▸ Exercise brief: Please restate the entries below word for word, leaving out any pictures.

═════ Exercise input ═════

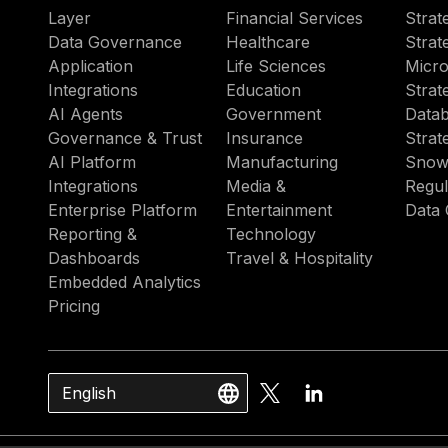
Layer
Financial Services
Strat
Data Governance
Healthcare
Strat
Application
Life Sciences
Micro
Integrations
Education
Strat
AI Agents
Government
Datab
Governance & Trust
Insurance
Strat
AI Platform
Manufacturing
Snow
Integrations
Media &
Regul
Enterprise Platform
Entertainment
Data 
Reporting &
Technology
Dashboards
Travel & Hospitality
Embedded Analytics
Pricing
English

═════

▸ Result of the task:
Layer
Financial Services
Strat
Data Governance
Healthcare
Strat
Application
Life Sciences
Micro
Integrations
Education
Strat
AI Agents
Government
Datab
Governance & Trust
Insurance
Strat
AI Platform
Manufacturing
Snow
Integrations
Media &
Regul
Enterprise Platform
Entertainment
Data 
Reporting &
Technology
Dashboards
Travel & Hospitality
Embedded Analytics
Pricing
English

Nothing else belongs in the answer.